Westminster, Maryland, U.S.A. Random House Inc, 1974. First Edition, First Printing. Cloth. Fine / Near Fine in Archival Plastic. Item #5323
ISBN: 0394465687

A handsome First Edition, First Printing signed by the author and with an interesting provenance. Included in the book is a bookmark from "Kroch's & Brentano's, Inc, 29 South Wabash Avenue, Chicago 60603" that states "1st Edition Circle -- A First Edition, Autographed by the author especially for the member of The First Edition Circle." There is also a contemporaneous name and date, "Rowland Young, 11 October 1974." Kroch's & Brentano's was a bookstore in Chicago. Carl A. Kroch took over the bookstore upon his father's retirement in 1952 and expanded the business to form Kroch's & Brentano's that grew to 20 stores. The company closed in 1995 when Kroch retired and. "Rowland Young" is believed to be Rowland Lee Young, a scholarly writer and editor at the American Bar Association for 31 years. He died in 2001 at the age of 78 in Glendale, Arizona, near where this book was purchased. The date Mr. Young wrote on the front endpaper, "11 October 1974" must have been very close to the release date of the book; the dustjacket date is "10/74." The book is black cloth with an attractive red topstain and is in fine condition. The dustjacket is complete and in fine condition but for light touches of wear on the spine ends. A wonderful copy.


A novel not for the faint of heart.

Considered Joseph Heller’s “forgotten novel” and written over a decade after “Catch -22,” Heller’s “Something Happened” seemed to puzzle the reading public, who noted it as a “difficult” novel with a departure in style and topic from the novel that brought him fame.

Rumor has it that Heller hid copies of the working manuscript in a variety of nooks and crannies, just in case his home burned down, and was so determined that the novel’s draft make it to his agent that he had his daughter accompany him on the delivery trip as back-up should he die on the way.

Kurt Vonnegut himself reviewed the book for “The New York Times” on October 6th, 1974, stating that, in comparison to Heller’s first title, “Something Happened” shows that: “Life is a whole lot smaller and cheaper in this second book. It has shrunk to the size of a grave, almost.

Mark Twain is said to have felt that his existence was all pretty much downhill from his adventures as a Mississippi riverboat pilot. Mr. Heller's two novels, when considered in sequence, might be taken as a similar statement about an entire white, middle-class generation of American males, my generation, Mr. Heller's generation, Herman Wouk's generation, Norman Mailer's generation, Irwin Shaw's generation, Vance Bourjaily's generation, James Jones's generation, and on and on--that for them everything has been downhill since World War II, as absurd and bloody as it often was.

Both books are full of excellent jokes, but neither one is funny. Taken together, they tell a tale of pain and disappointments experienced by mediocre men of good will… Is this book any good?
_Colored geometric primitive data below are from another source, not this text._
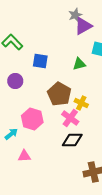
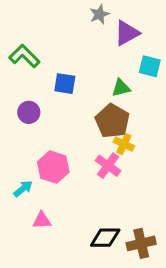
gray star: (75, 15) -> (99, 14), moved
brown pentagon: (59, 94) -> (112, 121), moved
black diamond: (72, 140) -> (105, 238), moved

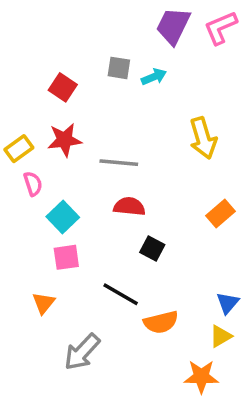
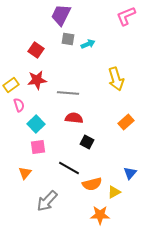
purple trapezoid: (173, 26) -> (61, 15), moved
yellow triangle: (221, 336) -> (114, 192), moved
orange star: (201, 377) -> (100, 215), moved

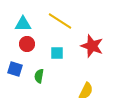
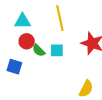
yellow line: (60, 21) -> (60, 18), turned 45
green semicircle: (39, 76) -> (39, 50), moved, turned -56

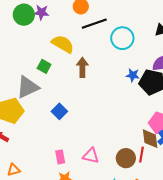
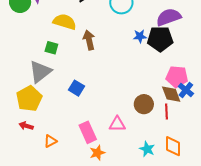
pink rectangle: (60, 157) -> (88, 132), size x1.5
brown circle: (126, 158) -> (144, 104), moved
orange triangle: (14, 170) -> (50, 141), moved

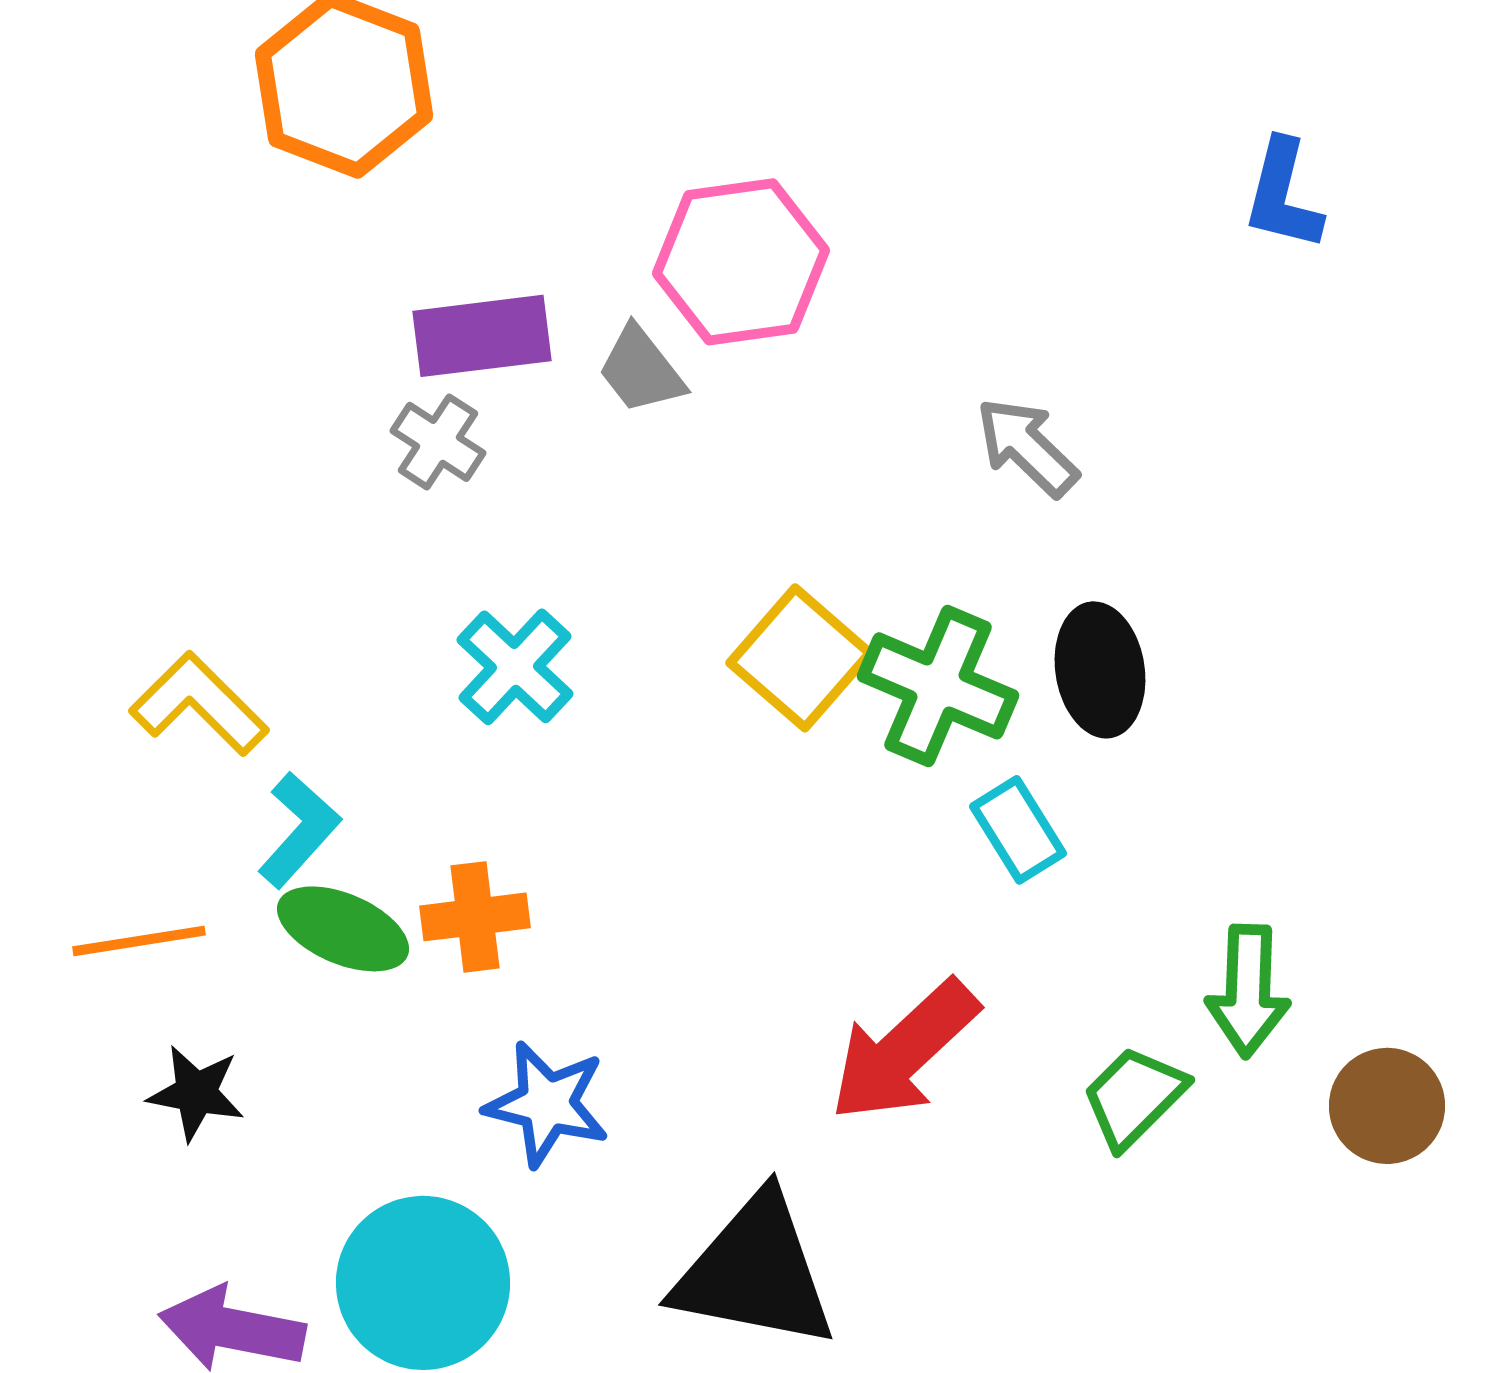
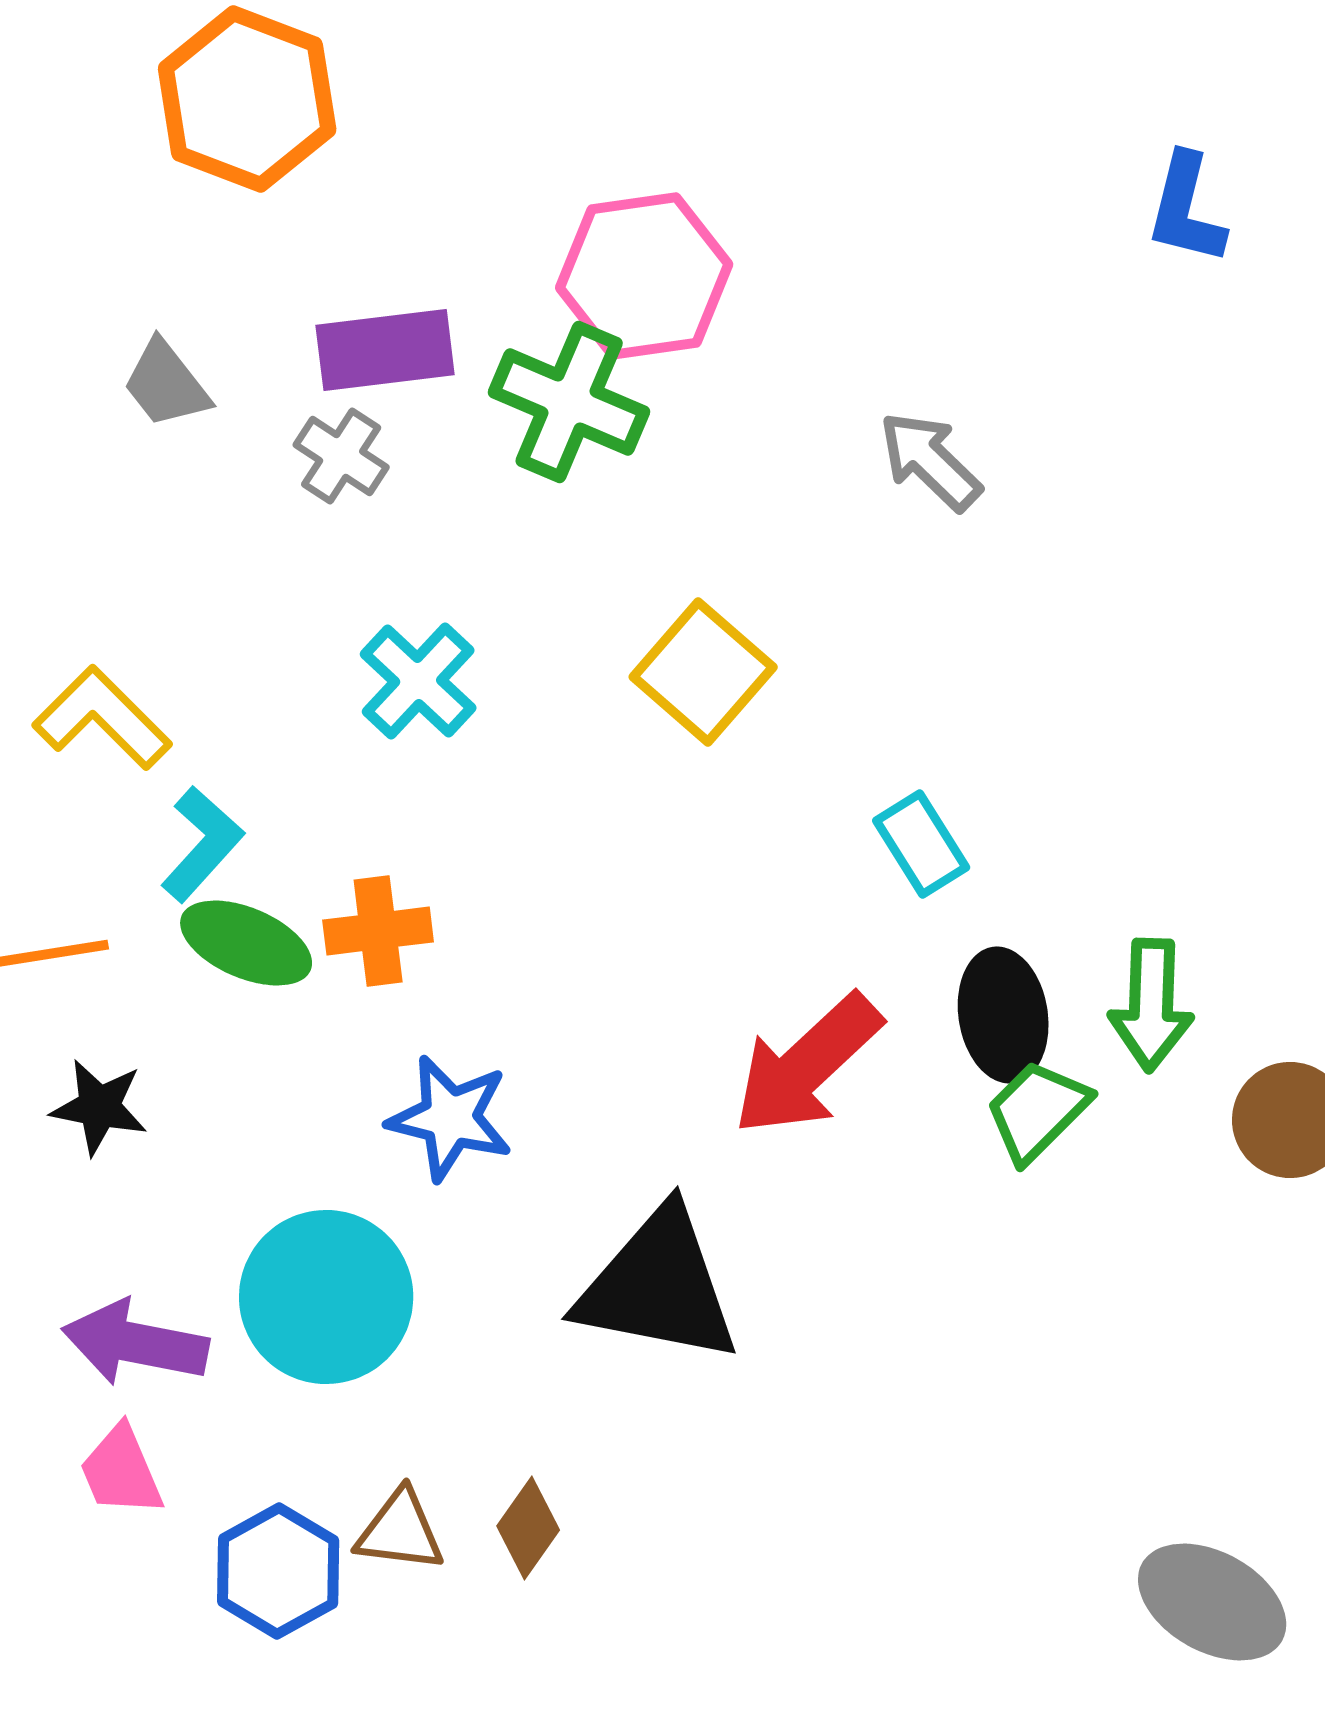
gray trapezoid: (641, 370) -> (166, 384), moved
black ellipse: (1100, 670) -> (1003, 1015), moved
green cross: (938, 686) -> (569, 402), moved

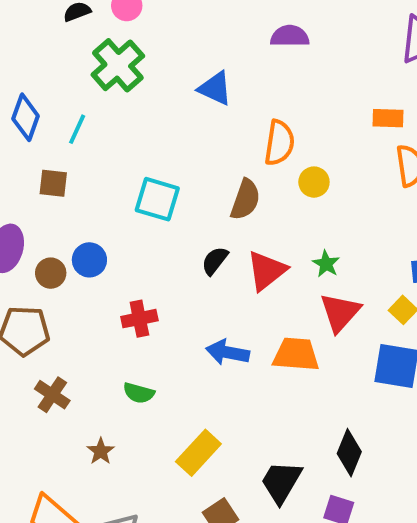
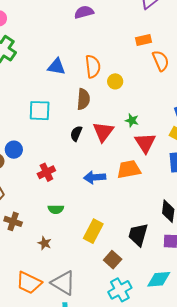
blue triangle: (215, 88) -> (56, 67), moved

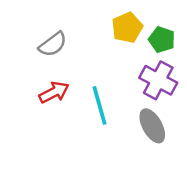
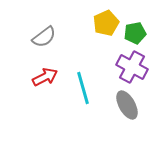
green pentagon: (162, 40) -> (135, 33), turned -30

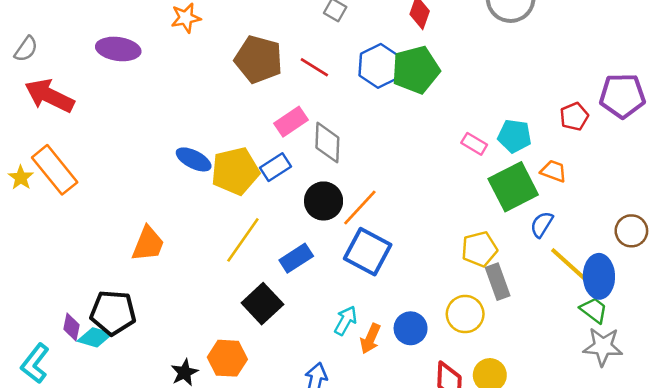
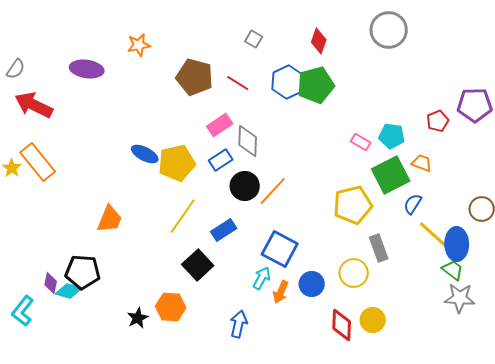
blue rectangle: (275, 167) -> (221, 160), moved
yellow pentagon: (479, 249) -> (353, 205), moved, size x1.4
blue square: (368, 252) -> (280, 249), moved

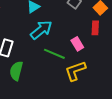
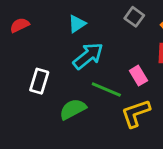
green semicircle: (16, 71) -> (73, 109), moved, turned 48

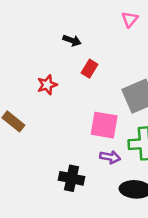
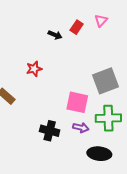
red rectangle: (89, 69) -> (77, 27), moved
black cross: (72, 178) -> (50, 131), moved

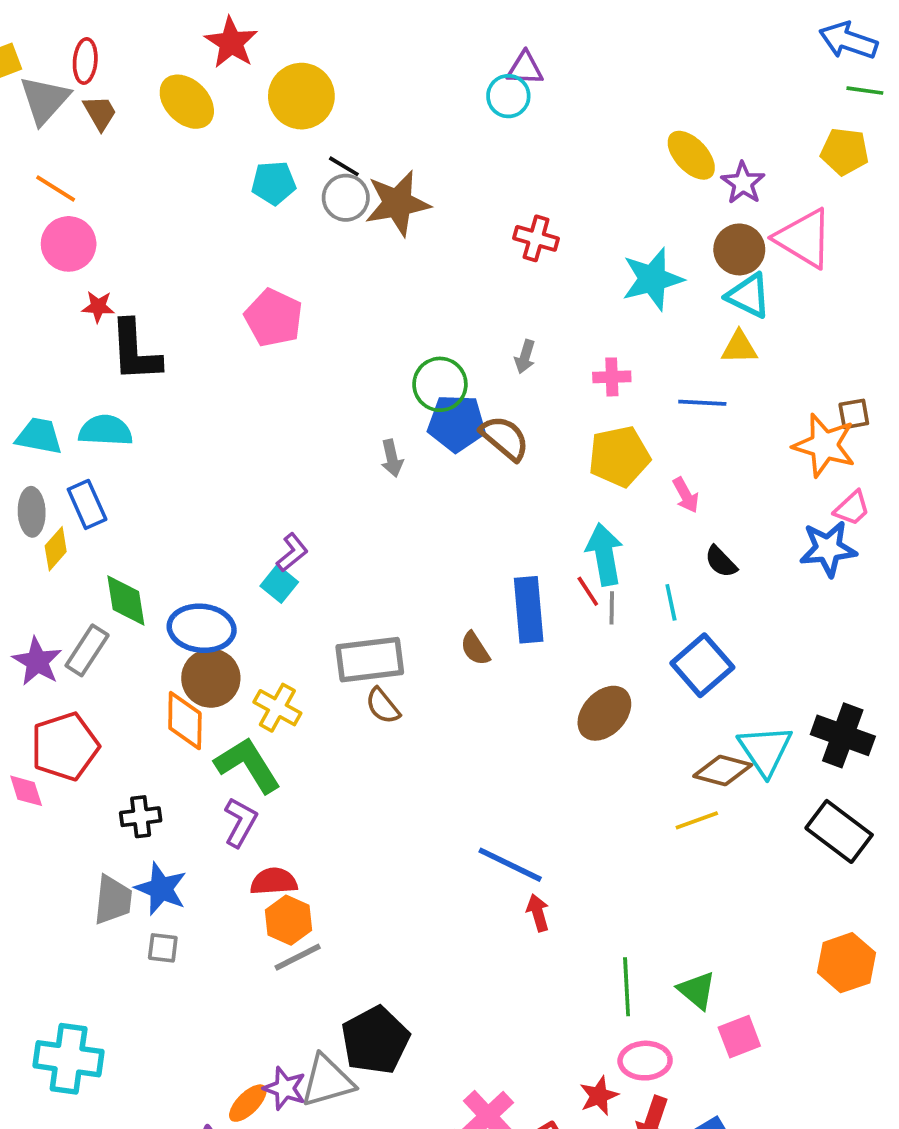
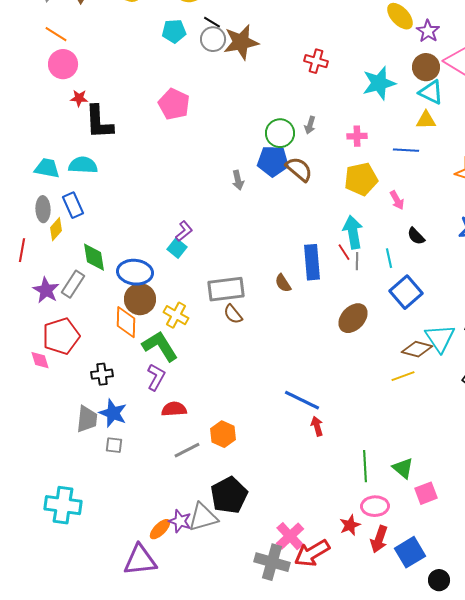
green circle: (440, 384) -> (280, 133), moved
orange hexagon: (288, 920) -> (223, 434), moved

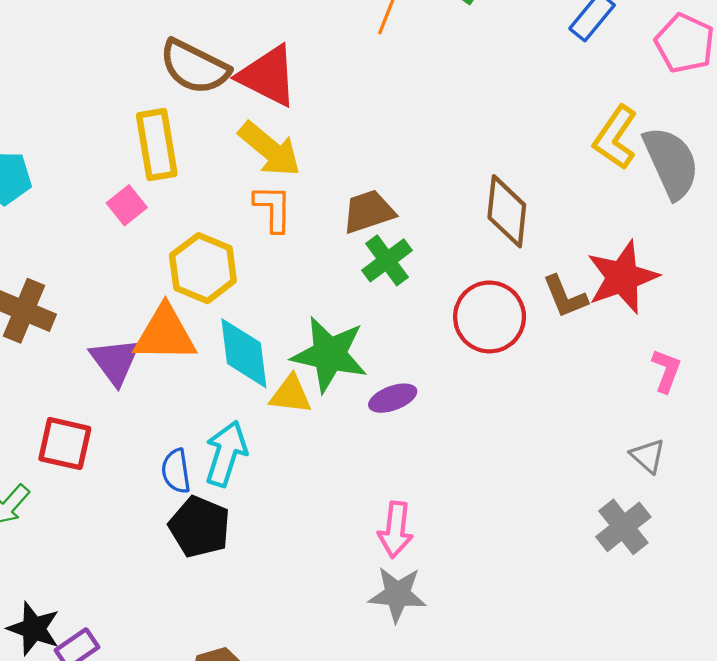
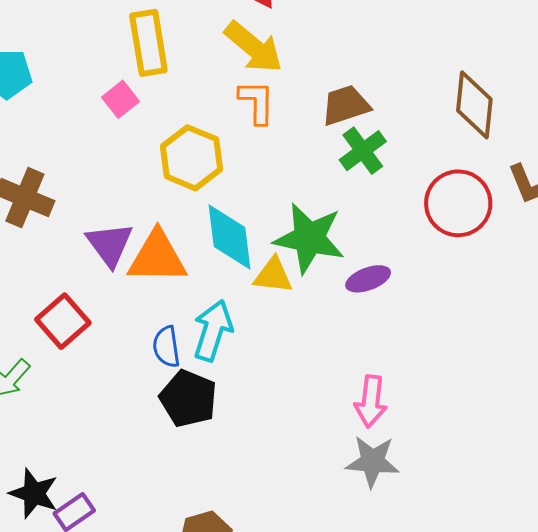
orange triangle: (165, 334) -> (157, 257), moved
red square: (65, 444) -> (63, 321), turned 36

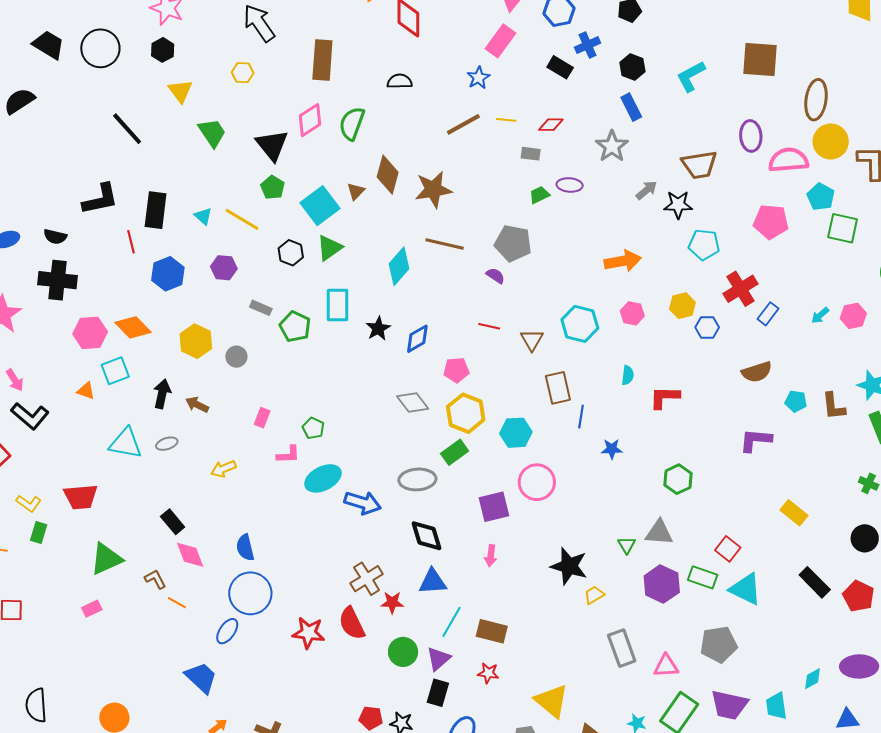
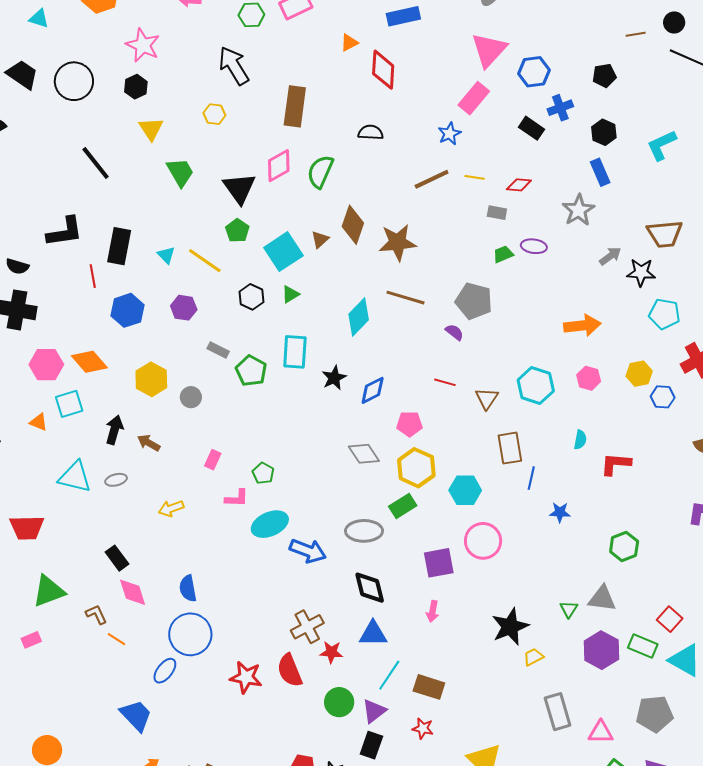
green triangle: (330, 248) -> (290, 294), size x0.7
black star: (569, 566) -> (510, 627), turned 30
Yes. It is splendidly put together and hypnotic to read. It is as clear and hard-edged as a cut diamond. Mr. Heller's concentration and patience are so evident on every page that one can only say that "Something Happened" is at all points precisely what he hoped it would be… "Something Happened" is so astonishingly pessimistic, in fact, that it can be called a daring experiment. Depictions of utter hopelessness in literature have been acceptable up to now only in small dose, in short-story form, as in Franz Kafka's "The Metamorphosis," Shirley Jackson's "The Lottery," or John D. MacDonald's "The Hangover," to name a treasured few. As far as I know, though, Joseph Heller is the first major American writer to deal with unrelieved misery at novel length… The uneasiness which many people will feel about liking "Something Happened" has roots which are deep. It is no casual thing to swallow a book by Joseph Heller, for he is, whether he intends to be or not, a maker of myths. (One way to do this, surely, is to be the final and most brilliant teller of an oft-told tale.) "Catch-22" is now the dominant myth about Americans in the war against fascism.

"Something Happened," if swallowed, could become the dominant myth about the middle- class veterans who came home from that war to become heads of nuclear families. The proposed myth has it that those families were pathetically vulnerable and suffocating. It says that the heads of them commonly took jobs which were vaguely dishonorable or at least stultifying, in order to make as much money as they could for their little families, and they used that money in futile attempts to buy safety and happiness. The proposed myth says that they lost their dignity and their will to live in the process.

It says they are hideously tired now…We keep reading this overly long book, even though there is no rise and fall in passion and language, because it is structured as a suspense novel. The puzzle which seduces us is this one: Which of several possible tragedies will result from so much unhappiness? The author picks a good one."